Particulate Backscattering Ratio as an Indicator of Changing Particle Composition in Coastal Waters: Observations From Great Barrier Reef Waters

Particle scattering is an important process that determines both the light penetration through the water column and water-leaving light. Backscattering, in combination with absorption, determines the remote-sensing reflectance that is used in ocean color algorithms. Additionally, the wavelength dependence of the backscattering ratio can be related to the particle composition in seawater. Here, we examine the magnitude and the spectral behavior of the backscattering ratio against other bio-optical properties based on a comprehensive set of continuous measurements collected in coastal waters of the Great Barrier Reef over 3 years.
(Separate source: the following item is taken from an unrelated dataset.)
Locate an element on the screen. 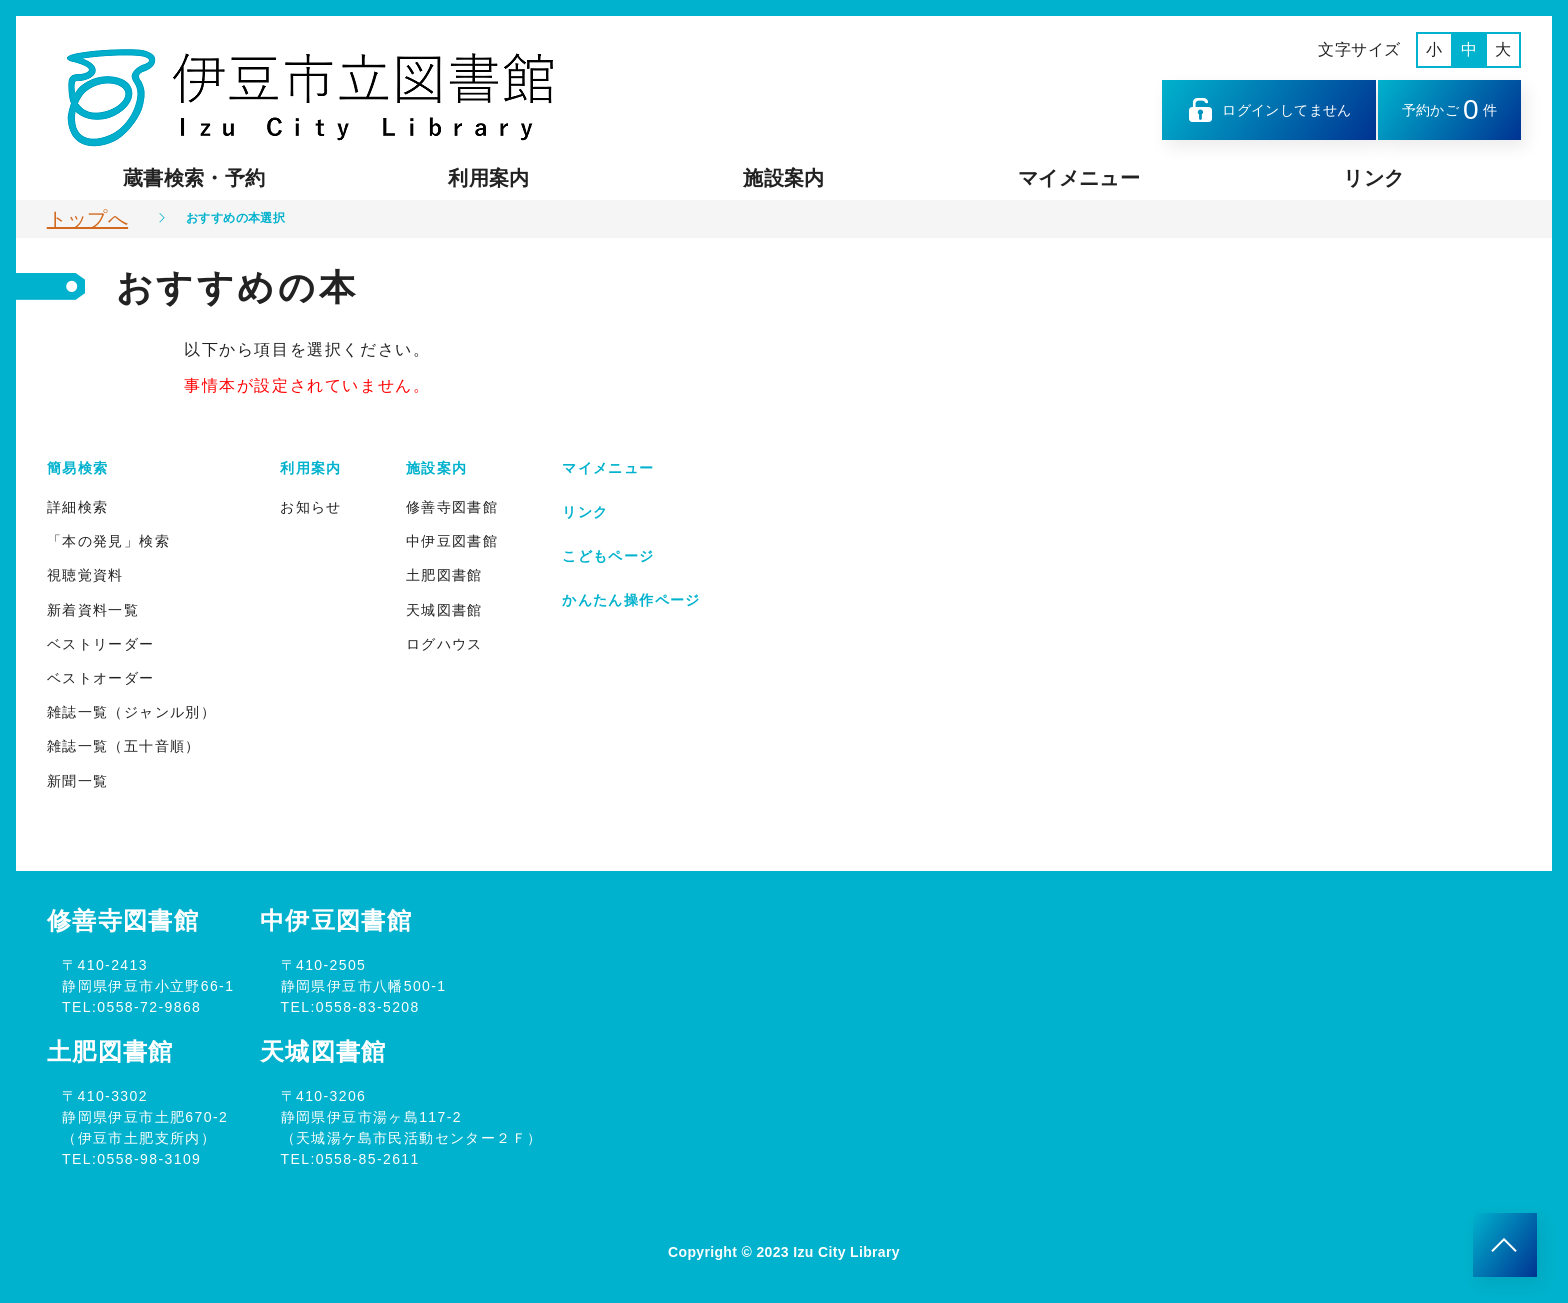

The site is located offshore of a major river, and close to the cross-shelf transition of bottom sediments from terrigenous muds to marine carbonates. The backscattering ratio measured at 650 nm clearly clustered the data into two types. Type 1, which we identified as terrigenous mud with a low organic fraction, is characterized by backscattering ratio below 0.011 with a mean value of 0.005. Type 2, which we identified as marine carbonate with a higher organic fraction, has backscattering ratio above 0.011 with a mean value of 0.02. Within 3 years, study site was exposed to type 1-dominated particles 13% of the time, and type 2 87%. The observed changes in the backscattering ratio at this one coastal site are as large as the variability seen throughout the global ocean. This work provides a better understanding of processes determining the optical characteristics and insights into optical parameterizations that can be used in process-based optical modeling of the Great Barrier Reef.